» Your instructions
Everything from the line containing "May 2010 (1100, 1256)" through the line containing "Beadlady Manila (1126, 393)" should be repeated exactly, and nothing else from the data.
+===+
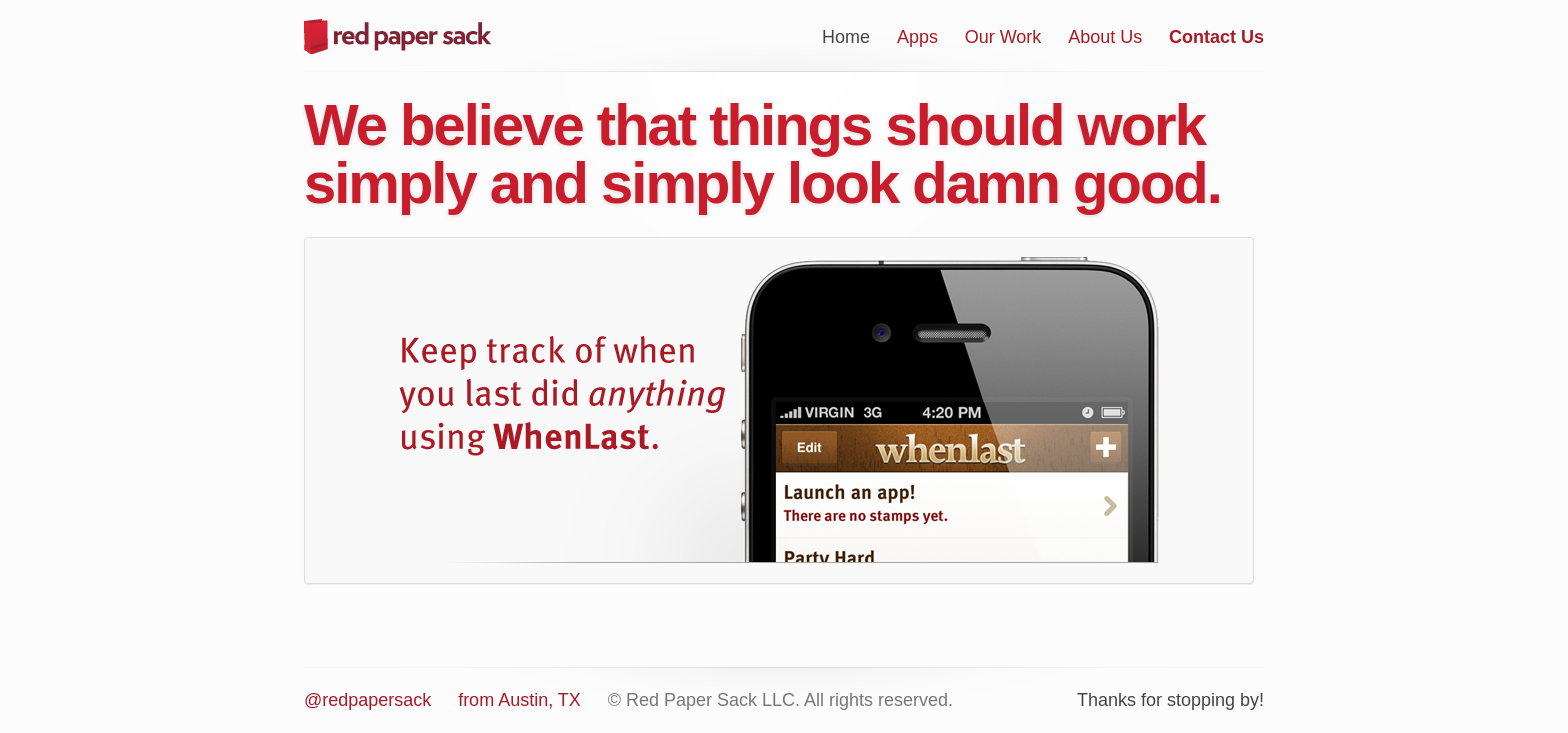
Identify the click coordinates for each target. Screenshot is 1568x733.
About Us (1105, 37)
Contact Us (1216, 37)
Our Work (1003, 37)
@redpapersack (367, 700)
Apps (917, 37)
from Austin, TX (519, 700)
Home (846, 37)
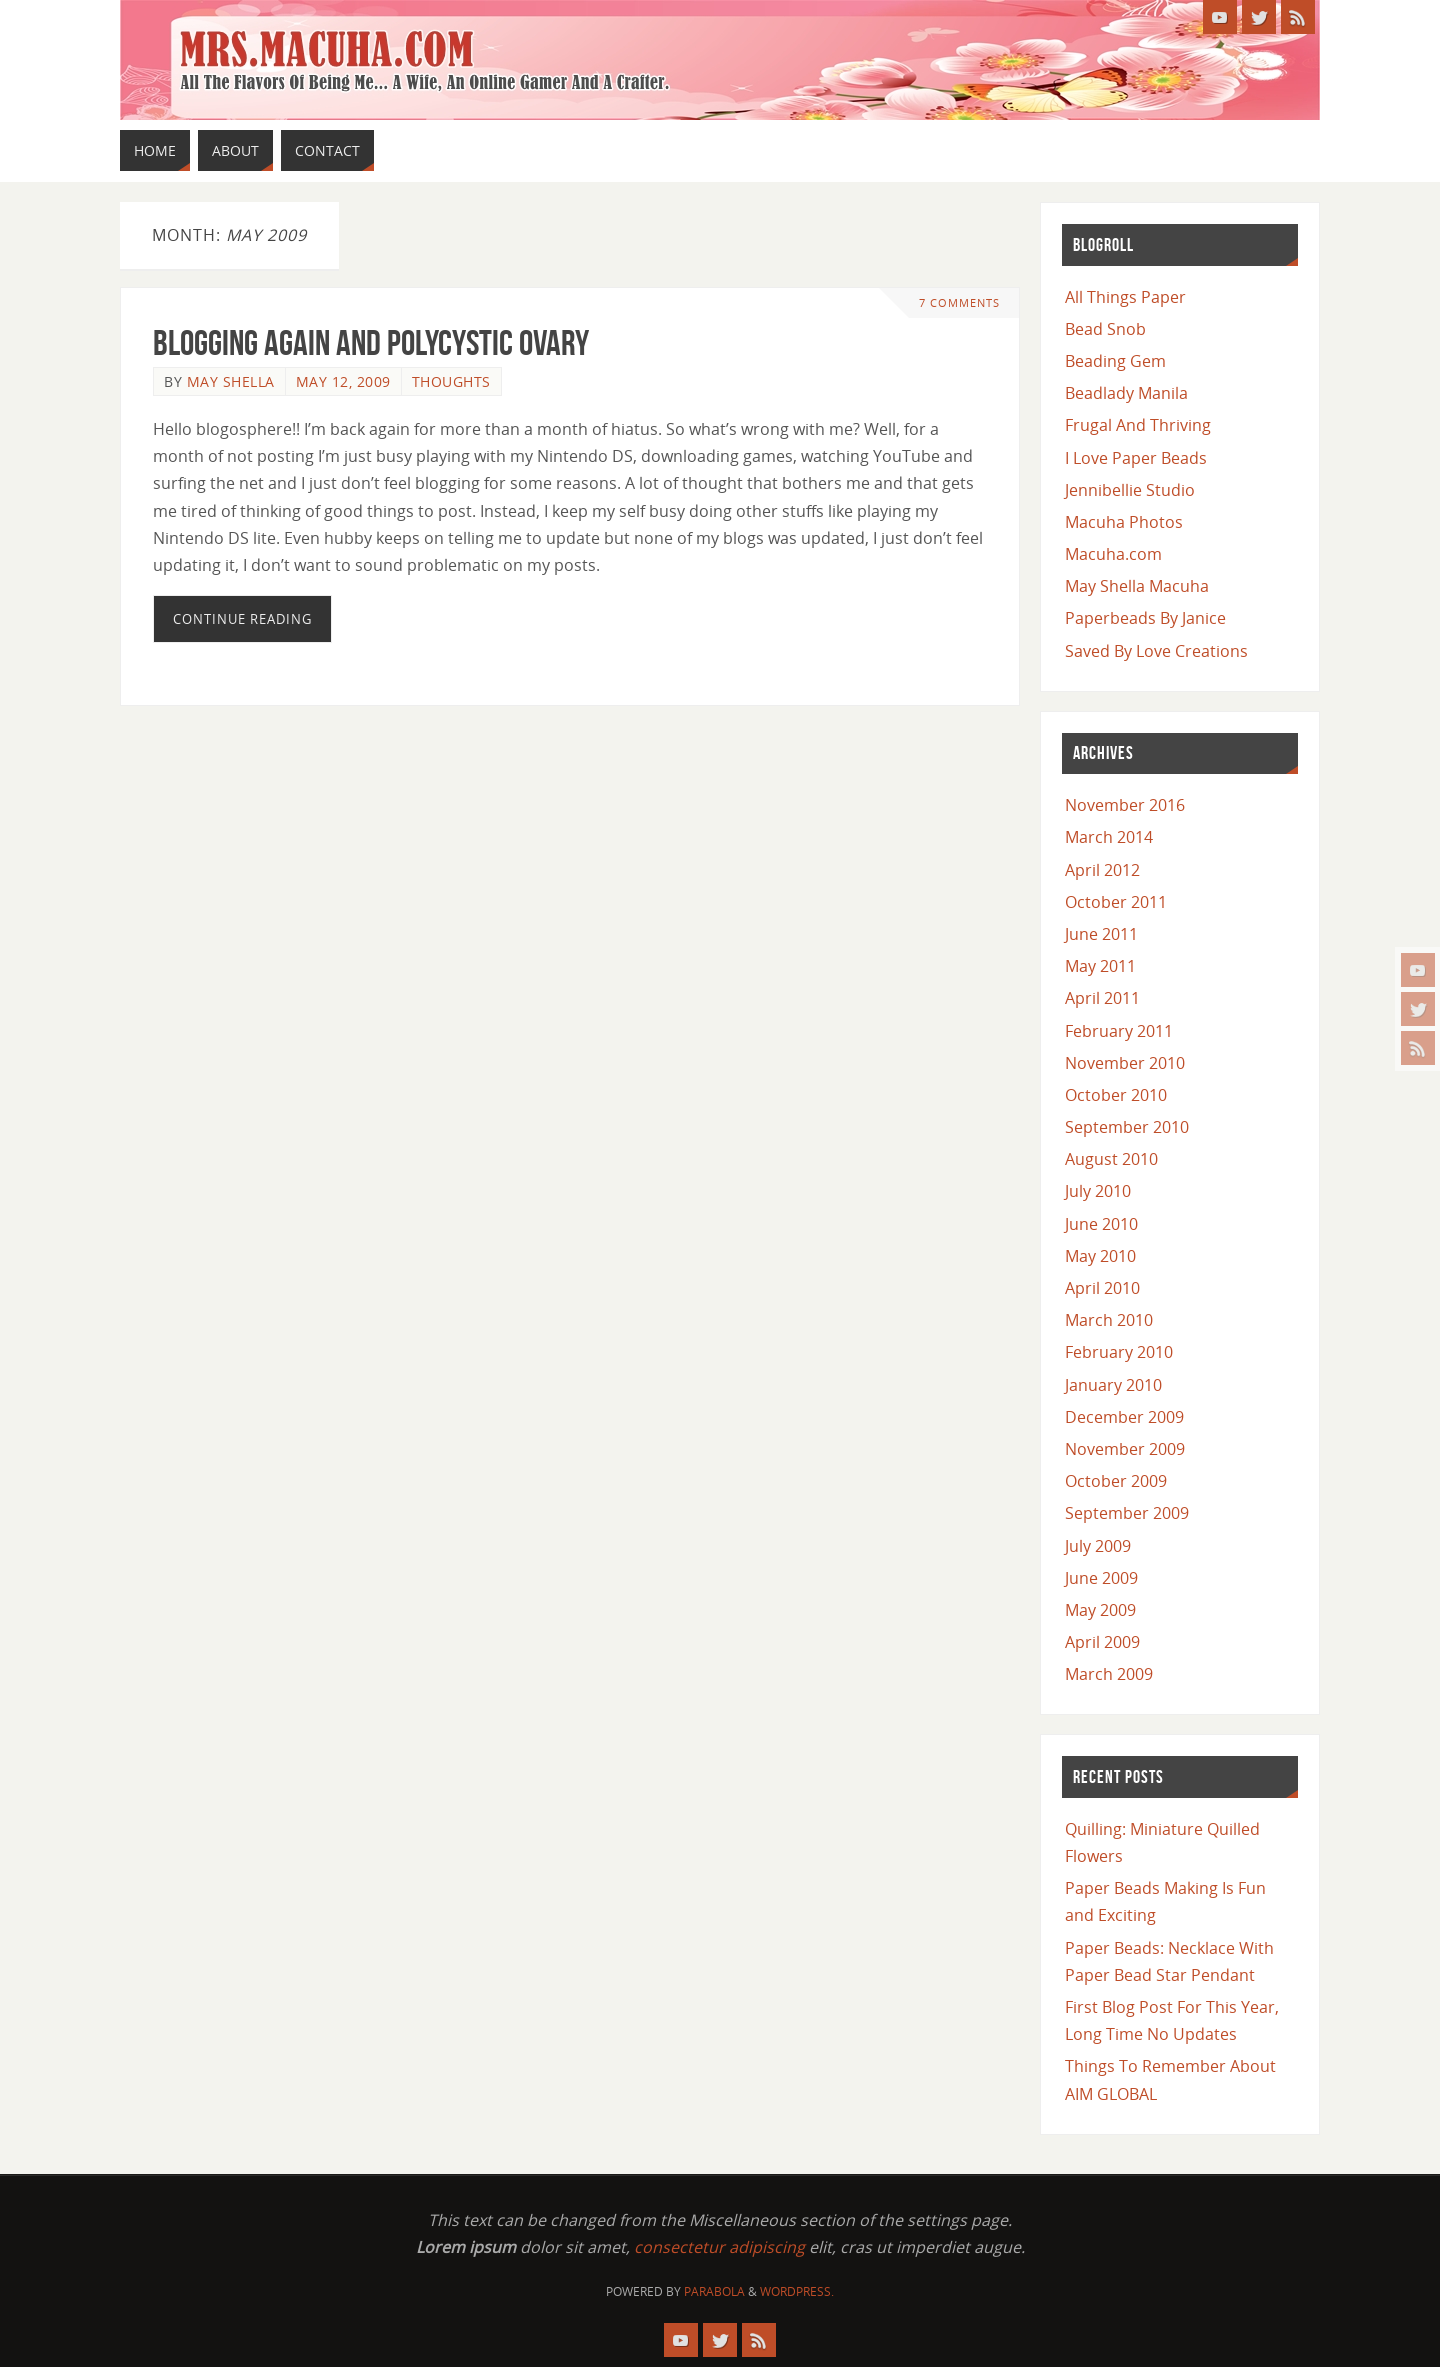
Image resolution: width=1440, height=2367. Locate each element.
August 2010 (1111, 1159)
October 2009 (1116, 1481)
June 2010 (1101, 1224)
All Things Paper (1125, 297)
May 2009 (1100, 1610)
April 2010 (1102, 1288)
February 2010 (1119, 1352)
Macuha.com (1113, 554)
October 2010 (1116, 1095)
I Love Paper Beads (1136, 458)
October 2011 (1116, 902)
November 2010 (1125, 1063)
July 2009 (1098, 1546)
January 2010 (1113, 1385)
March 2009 (1109, 1674)
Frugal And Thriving (1138, 425)
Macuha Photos (1124, 522)
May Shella (231, 381)
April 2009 (1102, 1642)
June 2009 (1101, 1578)
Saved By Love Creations (1156, 651)
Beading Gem (1115, 361)
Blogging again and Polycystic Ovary (371, 342)
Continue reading (242, 619)
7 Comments (959, 302)
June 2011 (1101, 934)
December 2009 (1124, 1417)
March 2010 (1109, 1320)
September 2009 (1127, 1513)
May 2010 (1100, 1256)
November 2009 (1125, 1449)
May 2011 (1100, 966)
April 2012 (1102, 870)
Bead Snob (1105, 329)
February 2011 (1119, 1031)
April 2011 (1102, 998)
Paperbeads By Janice (1145, 618)
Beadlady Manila (1126, 393)
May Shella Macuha (1137, 586)
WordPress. (797, 2291)
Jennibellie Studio (1130, 490)
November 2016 (1125, 805)
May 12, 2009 (343, 381)
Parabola (714, 2291)
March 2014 (1109, 837)
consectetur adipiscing (719, 2247)
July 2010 (1098, 1191)
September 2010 (1127, 1127)
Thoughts (451, 381)
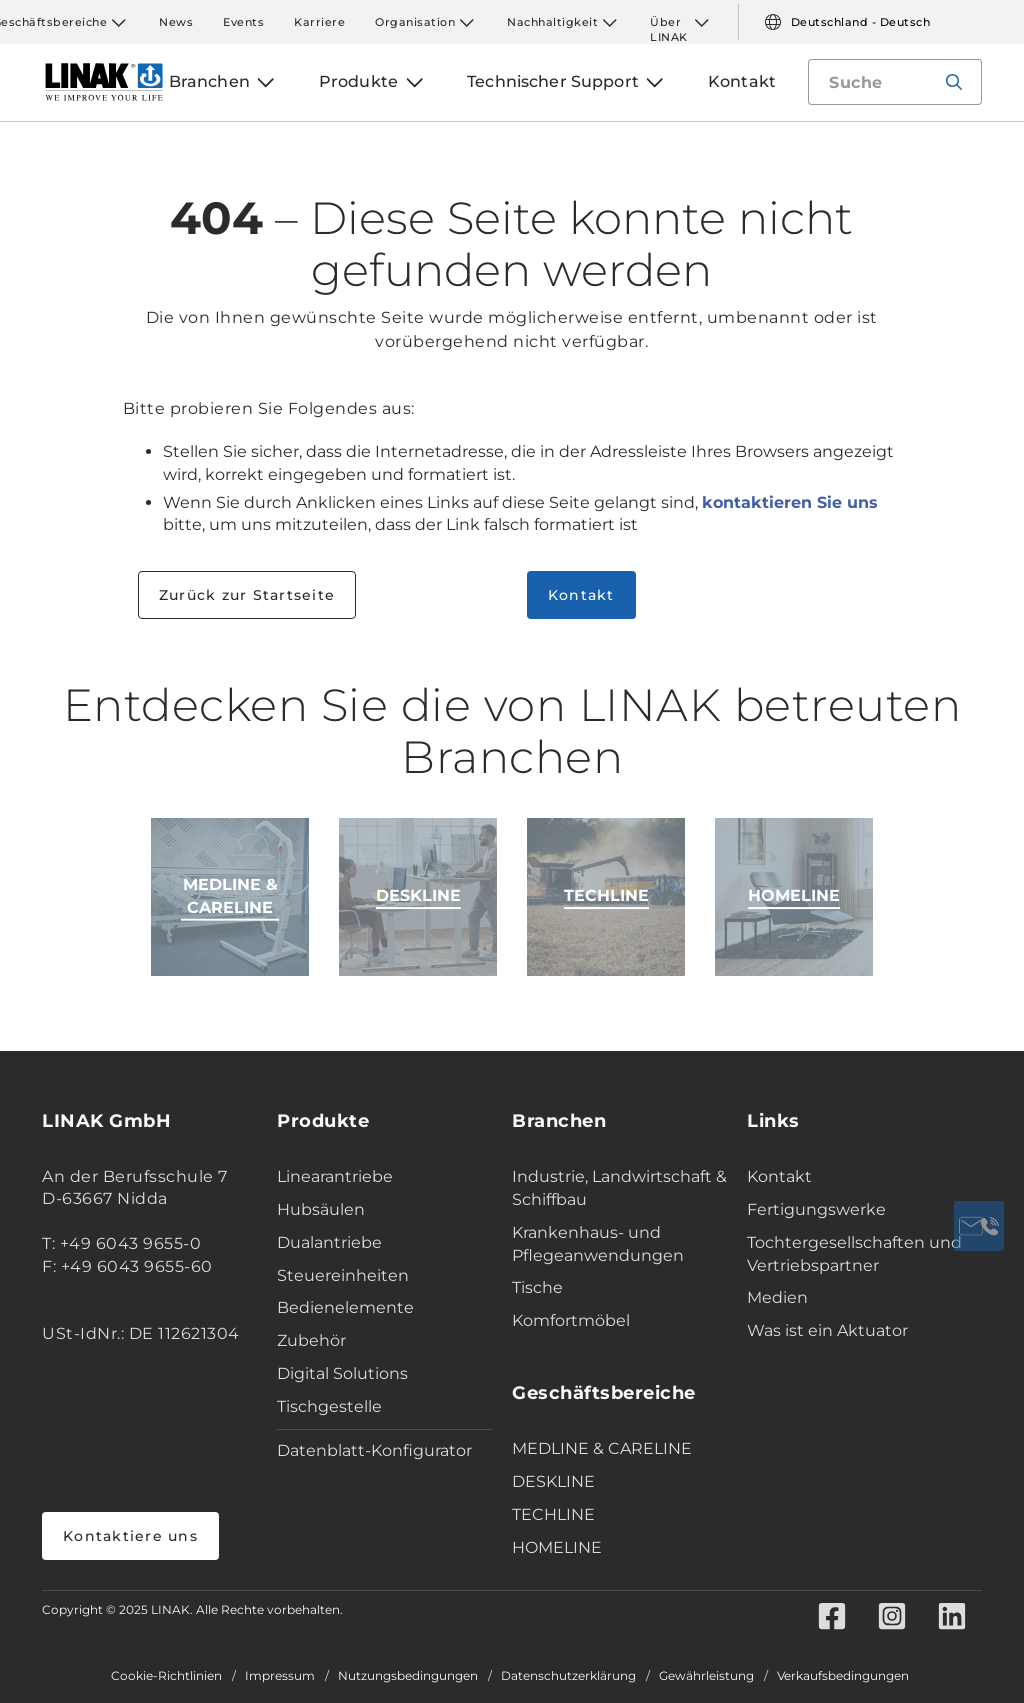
+===+
» Output of the exercise
May 2010 (1100, 1256)
November 2009 (1125, 1449)
May 2011 (1100, 966)
April 2012 (1102, 870)
Bead Snob (1105, 329)
February 2011 (1119, 1031)
April 2011 (1102, 998)
Paperbeads By Janice (1145, 618)
Beadlady Manila (1126, 393)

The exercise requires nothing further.